**DIRECTIONS FOR THIS TASK**:
What are the lines from the top of the entries below through the line containing "pubblico e, se"? Return them exactly, both ends included, without the pictures.
+-------+
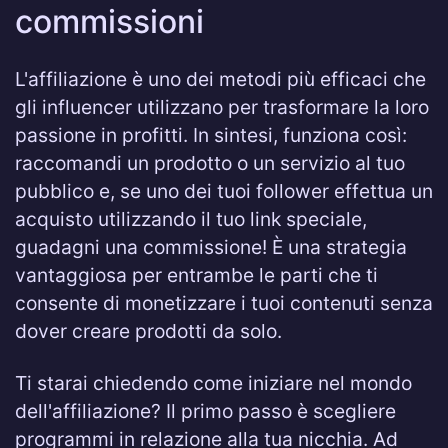
commissioni
L'affiliazione è uno dei metodi più efficaci che
gli influencer utilizzano per trasformare la loro
passione in profitti. In sintesi, funziona così:
raccomandi un prodotto o un servizio al tuo
pubblico e, se uno dei tuoi follower effettua un
acquisto utilizzando il tuo link speciale,
guadagni una commissione! È una strategia
vantaggiosa per entrambe le parti che ti
consente di monetizzare i tuoi contenuti senza
dover creare prodotti da solo.
Ti starai chiedendo come iniziare nel mondo
dell'affiliazione? Il primo passo è scegliere
programmi in relazione alla tua nicchia. Ad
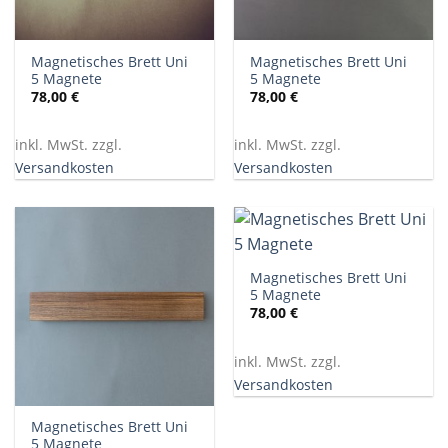
Magnetisches Brett Uni
Magnetisches Brett Uni
5 Magnete
5 Magnete
78,00
€
78,00
€
inkl. MwSt. zzgl.
inkl. MwSt. zzgl.
Versandkosten
Versandkosten
Magnetisches Brett Uni
5 Magnete
78,00
€
inkl. MwSt. zzgl.
Versandkosten
Magnetisches Brett Uni
5 Magnete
+-------+
**ANSWER FOR THIS EXERCISE**:
commissioni
L'affiliazione è uno dei metodi più efficaci che
gli influencer utilizzano per trasformare la loro
passione in profitti. In sintesi, funziona così:
raccomandi un prodotto o un servizio al tuo
pubblico e, se uno dei tuoi follower effettua un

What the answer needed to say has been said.